[Start of section]
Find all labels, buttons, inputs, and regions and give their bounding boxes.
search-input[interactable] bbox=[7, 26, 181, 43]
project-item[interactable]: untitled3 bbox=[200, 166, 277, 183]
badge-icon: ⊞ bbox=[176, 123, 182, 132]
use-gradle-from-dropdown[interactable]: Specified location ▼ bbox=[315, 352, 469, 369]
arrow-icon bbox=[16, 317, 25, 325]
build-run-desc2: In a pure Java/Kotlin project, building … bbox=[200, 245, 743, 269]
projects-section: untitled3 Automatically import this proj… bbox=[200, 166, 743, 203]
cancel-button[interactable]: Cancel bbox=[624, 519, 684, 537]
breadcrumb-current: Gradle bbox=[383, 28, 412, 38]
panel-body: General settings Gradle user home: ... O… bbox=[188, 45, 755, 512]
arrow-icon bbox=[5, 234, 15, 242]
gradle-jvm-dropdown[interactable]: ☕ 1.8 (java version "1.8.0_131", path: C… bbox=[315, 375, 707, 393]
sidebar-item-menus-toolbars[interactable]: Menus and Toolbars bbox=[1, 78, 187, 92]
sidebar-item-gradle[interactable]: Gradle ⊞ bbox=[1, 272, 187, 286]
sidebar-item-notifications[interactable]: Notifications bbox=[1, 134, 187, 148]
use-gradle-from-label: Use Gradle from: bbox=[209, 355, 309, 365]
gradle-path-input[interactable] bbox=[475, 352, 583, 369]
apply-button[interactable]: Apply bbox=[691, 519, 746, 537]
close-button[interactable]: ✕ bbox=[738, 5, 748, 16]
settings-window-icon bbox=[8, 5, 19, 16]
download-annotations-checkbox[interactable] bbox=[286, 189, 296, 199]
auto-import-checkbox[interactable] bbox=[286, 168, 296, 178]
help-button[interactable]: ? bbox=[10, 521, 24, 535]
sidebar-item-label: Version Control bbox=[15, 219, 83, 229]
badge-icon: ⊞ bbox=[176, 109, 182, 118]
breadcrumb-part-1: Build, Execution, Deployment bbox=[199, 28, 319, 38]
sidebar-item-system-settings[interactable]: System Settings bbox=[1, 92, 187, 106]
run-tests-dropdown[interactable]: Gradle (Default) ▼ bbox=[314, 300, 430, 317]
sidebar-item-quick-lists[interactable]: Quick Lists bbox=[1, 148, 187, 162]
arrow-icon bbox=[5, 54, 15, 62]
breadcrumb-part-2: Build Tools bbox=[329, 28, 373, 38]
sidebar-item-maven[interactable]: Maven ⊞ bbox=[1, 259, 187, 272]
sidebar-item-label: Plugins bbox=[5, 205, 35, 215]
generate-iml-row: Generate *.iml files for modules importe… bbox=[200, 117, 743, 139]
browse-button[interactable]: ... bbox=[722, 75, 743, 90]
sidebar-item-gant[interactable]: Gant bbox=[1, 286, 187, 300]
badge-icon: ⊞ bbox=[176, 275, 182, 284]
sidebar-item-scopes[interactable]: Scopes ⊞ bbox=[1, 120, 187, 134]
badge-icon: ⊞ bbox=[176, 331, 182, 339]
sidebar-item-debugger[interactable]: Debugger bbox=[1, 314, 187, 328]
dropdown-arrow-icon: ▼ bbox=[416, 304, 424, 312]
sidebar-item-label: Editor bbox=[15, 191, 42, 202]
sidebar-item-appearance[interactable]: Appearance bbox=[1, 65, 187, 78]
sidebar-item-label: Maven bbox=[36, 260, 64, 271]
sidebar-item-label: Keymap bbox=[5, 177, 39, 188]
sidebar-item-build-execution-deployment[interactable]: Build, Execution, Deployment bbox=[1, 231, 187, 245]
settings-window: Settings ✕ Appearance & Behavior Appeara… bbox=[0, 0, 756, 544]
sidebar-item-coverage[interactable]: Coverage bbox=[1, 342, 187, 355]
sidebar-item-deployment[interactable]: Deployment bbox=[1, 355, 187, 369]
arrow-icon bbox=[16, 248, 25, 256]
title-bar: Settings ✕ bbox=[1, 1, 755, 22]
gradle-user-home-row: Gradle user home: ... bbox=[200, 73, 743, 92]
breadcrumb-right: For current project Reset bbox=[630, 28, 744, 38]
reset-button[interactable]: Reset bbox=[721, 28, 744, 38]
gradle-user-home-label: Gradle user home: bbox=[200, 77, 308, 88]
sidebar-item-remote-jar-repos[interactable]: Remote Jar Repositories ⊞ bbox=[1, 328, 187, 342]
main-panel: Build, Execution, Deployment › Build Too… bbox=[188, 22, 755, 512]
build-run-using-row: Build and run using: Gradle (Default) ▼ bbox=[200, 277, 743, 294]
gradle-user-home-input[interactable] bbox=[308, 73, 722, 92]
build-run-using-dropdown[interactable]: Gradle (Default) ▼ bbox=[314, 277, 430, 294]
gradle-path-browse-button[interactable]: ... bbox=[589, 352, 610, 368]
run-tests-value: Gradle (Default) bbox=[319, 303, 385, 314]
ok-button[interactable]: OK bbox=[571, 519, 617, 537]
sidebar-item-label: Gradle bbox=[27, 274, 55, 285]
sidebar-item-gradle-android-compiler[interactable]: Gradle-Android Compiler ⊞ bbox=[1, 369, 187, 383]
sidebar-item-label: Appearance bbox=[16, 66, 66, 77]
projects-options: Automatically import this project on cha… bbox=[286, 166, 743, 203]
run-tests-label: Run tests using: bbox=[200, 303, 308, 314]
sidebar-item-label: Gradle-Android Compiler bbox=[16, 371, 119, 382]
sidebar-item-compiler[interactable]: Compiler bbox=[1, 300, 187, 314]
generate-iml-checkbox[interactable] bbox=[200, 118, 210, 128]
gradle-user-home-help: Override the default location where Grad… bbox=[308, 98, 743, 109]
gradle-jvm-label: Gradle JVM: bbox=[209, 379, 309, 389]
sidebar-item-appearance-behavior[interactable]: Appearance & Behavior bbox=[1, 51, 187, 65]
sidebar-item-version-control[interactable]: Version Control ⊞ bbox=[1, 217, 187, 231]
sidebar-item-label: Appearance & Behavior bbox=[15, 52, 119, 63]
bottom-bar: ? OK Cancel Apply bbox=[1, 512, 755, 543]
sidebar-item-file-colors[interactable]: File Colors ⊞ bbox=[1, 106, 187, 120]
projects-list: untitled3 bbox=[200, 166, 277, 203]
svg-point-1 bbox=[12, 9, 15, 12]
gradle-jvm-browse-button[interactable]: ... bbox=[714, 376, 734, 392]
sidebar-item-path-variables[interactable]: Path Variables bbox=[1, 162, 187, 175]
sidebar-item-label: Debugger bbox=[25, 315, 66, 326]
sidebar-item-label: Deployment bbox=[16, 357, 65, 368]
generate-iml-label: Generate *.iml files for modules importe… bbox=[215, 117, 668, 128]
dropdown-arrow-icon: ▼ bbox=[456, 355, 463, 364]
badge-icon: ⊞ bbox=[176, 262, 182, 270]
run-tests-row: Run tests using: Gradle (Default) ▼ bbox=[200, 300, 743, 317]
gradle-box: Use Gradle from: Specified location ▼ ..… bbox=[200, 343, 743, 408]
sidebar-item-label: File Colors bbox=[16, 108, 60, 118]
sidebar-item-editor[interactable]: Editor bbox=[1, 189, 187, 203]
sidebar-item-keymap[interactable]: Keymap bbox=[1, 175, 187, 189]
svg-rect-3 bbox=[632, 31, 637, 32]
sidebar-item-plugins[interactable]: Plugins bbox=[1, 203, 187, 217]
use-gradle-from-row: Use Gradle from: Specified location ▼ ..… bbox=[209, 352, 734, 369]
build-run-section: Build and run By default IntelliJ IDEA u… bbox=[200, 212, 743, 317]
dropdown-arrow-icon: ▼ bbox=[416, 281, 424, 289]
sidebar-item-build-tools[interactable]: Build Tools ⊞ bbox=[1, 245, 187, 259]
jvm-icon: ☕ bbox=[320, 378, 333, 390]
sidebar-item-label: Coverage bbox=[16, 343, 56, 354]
[End of section]
*TASK OBJECTIVE*. Find each line above that contains "Control", and copy those lines.

*RESPONSE*.
sidebar-item-label: Version Control bbox=[15, 219, 83, 229]
sidebar-item-version-control[interactable]: Version Control ⊞ bbox=[1, 217, 187, 231]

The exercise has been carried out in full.